Post n°4 pubblicato il 07 Maggio 2013 da pioneerp200

Forse un mattino andando in un'aria di vetro

Forse un mattino andando in un'aria di vetro,arida,
rivolgendomi, vedrò compiersi il miracolo:
il nulla alle mie spalle, il vuoto dietro di me, 
con un terrore di ubriaco.

Poi come s'uno schermo, s'accamperanno di gitto
alberi case colli per l'inganno consueto.
Ma sarà troppo tardi; ed io me n'andrò zitto
tra gli uomini che non si voltano, col mio segreto.

Eugenio Montale, Ossi di seppia.

CIT. Siamo di fronte a un testo poetico che ha un contenuto indubbiamente filosofico, quantunque espresso attraverso immagini anziché mediante concetti.

Esso descrive infatti una rivelazione, una manifestazione improvvisa del "nulla", del "vuoto", e dunque dell'assurdità dell'esistenza. Il futuro ipotetico ("Forse... vedrò") presenta il "miracolo" (cioè l'epifania del "nulla") come un possibile eppur straordinario evento, che infrange le leggi naturali.

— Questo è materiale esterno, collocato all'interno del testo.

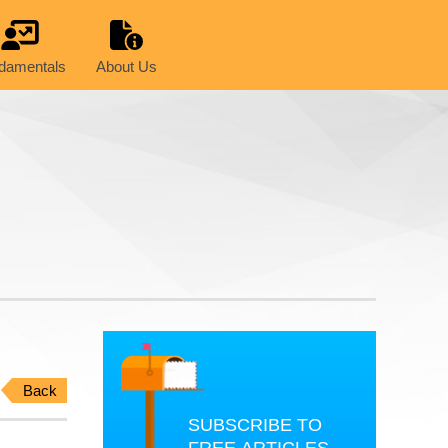
damentals
About Us
Back
SUBSCRIBE TO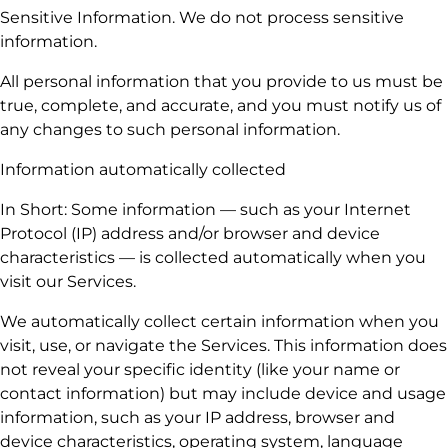
Sensitive Information. We do not process sensitive
information.
All personal information that you provide to us must be
true, complete, and accurate, and you must notify us of
any changes to such personal information.
Information automatically collected
In Short: Some information — such as your Internet
Protocol (IP) address and/or browser and device
characteristics — is collected automatically when you
visit our Services.
We automatically collect certain information when you
visit, use, or navigate the Services. This information does
not reveal your specific identity (like your name or
contact information) but may include device and usage
information, such as your IP address, browser and
device characteristics, operating system, language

L'"aria di vetro" (cioè così tersa, limpida e secca da sembrare artificiale) indica infatti il carattere irreale di una simile esperienza. La scoperta o l'intuizione del "nulla", del "vuoto", è salutata dal poeta con favore (come "miracolo" appunto) perché corrisponde all'acquisizione della verità contrapposta all' "inganno consueto" (cioè all'apparente realtà delle cose); ma tale scoperta è anche sofferta come spaventosa vertigine:

il "terrore di ubriaco" è infatti l'incertezza terrificante di chi ha perso ogni stabile punto di riferimento. Dopo la folgorazione tornano nuovamente a profilarsi le cose consuete della realtà, "alberi case colli". Ma appunto, se la vera realtà è il "nulla", gli oggetti dell'esperienza non sono che parvenze ingannevoli. Perciò, dopo la miracolosa esperienza, il poeta non può più tornare alla condizione abituale ma illusoria degli "uomini che non si voltano", cioè sono incapaci di porsi i grandi problemi metafisici e non possono, quindi, attingere alla consapevolezza del "nulla".

Tale consapevolezza è per il poeta un privilegio, ma anche una condanna, perché lo obbliga alla solitudine e al silenzio ("me n'andrò zitto"), impossibilitato a svelare il suo "segreto" a chi non potrebbe intenderlo.